Chromium complex reveals lattice parameters a =18.10, b = 2.74 and c = 10.5 A⁰ and α=ν=90, β=105.45⁰, unit cell volume and percent porosity are found to be 506.26 cm³ and 2.37.  Cobalt complex exhibited maximum at 46.3 with‘d’ equal to 1.946A⁰ having lattice parameters a  = γ = 90⁰ and β = 100⁰ where as a = 12.61, b = 5.05 and c = 8.15 A⁰, values of unit cell volume and percent porosity calculated to be 511.73cm³ and 5.946. In copper complex maxima is obtained at 55⁰ with‘d’ equal to 0.9327 A⁰. The lattice parameters α=β=ν=90⁰ and a=b=7.795 c = 5.401A⁰. Unit cell volume and percent porosity are 328.63 cm³ and 6.632.

Microbial activity

Antimicrobial activity of the metal complexes increases compared to complexing ligands.  This increase in antimicrobial activity of the metal complexes is reported to be due to Overtone’s concept and chelate effect⁹. Bidentate ligands containing nitrogen donor atom have shown higher microbial activity compared to monodentate nitrogen donor ligands¹⁰. Antimicrobial activity also found to change with nature of ligands, total number of charges on the complex, (decrease in the order cationic > neutral > anionic complexes) nature of ion neutralizing complex ion, nuclearity of the metal centre in the complex¹¹.  Bimetallic complexes are usually seen to be more active as compared to monometallic complexes¹².

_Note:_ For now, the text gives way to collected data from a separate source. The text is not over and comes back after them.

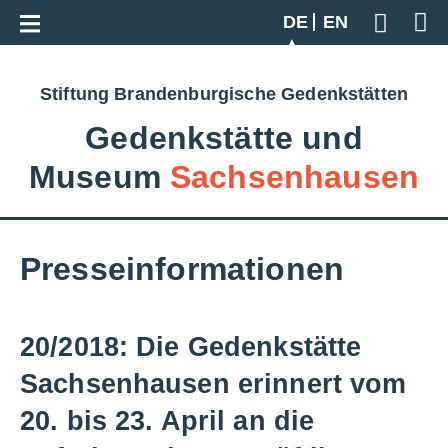
Zur Gesamtübersicht
DE
EN
Geben S
Stiftung Brandenburgische Gedenkstätten
Gedenkstätte und
Museum
Sachsenhausen
Presseinformationen
20/2018: Die Gedenkstätte
Sachsenhausen erinnert vom
20. bis 23. April an die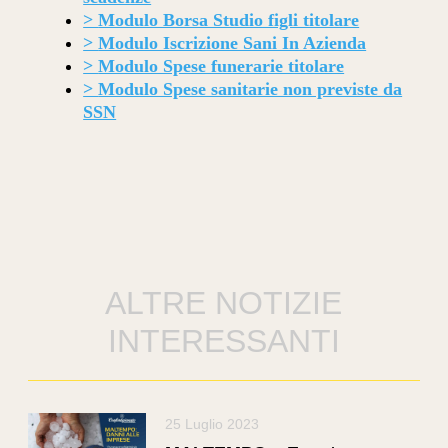
>
Modulo Borsa Studio figli titolare
>
Modulo Iscrizione Sani In Azienda
>
Modulo Spese funerarie titolare
>
Modulo Spese sanitarie non previste da
SSN
ALTRE NOTIZIE
INTERESSANTI
25 Luglio 2023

Lipid membrane that surrounds the cell micro-organisms favors the passage of only lipid soluble materials.  Thus lipid solubility is an important factor to control antimicrobial activity. Movement of charged metal ions into the cell is hindered by non polar lipid membranes where as on chelation polarity of the metal ion is reduced which in turn increases lipid solubility.  This increased lipid solubility will enhance the penetration of the metal chelates into membrane and interact with cellular compounds thereby blocking the normal cell process.  Metal chelates that are lipid soluble and interact will cellular compounds exhibit antimicrobial activity¹³. Ligands containing oxygen, nitrogen, and/or sulphur are reported to increase lipid solubility on complexation.  Chloro complexes generally found to exhibit strong antimicrobial activity over other complexes¹⁴.Results of the antibacterial study (table5) revealed that metal complexes exhibit strong inhibition activities. Inhibition zones produced by these complexes were found to be larger than that control and ligand.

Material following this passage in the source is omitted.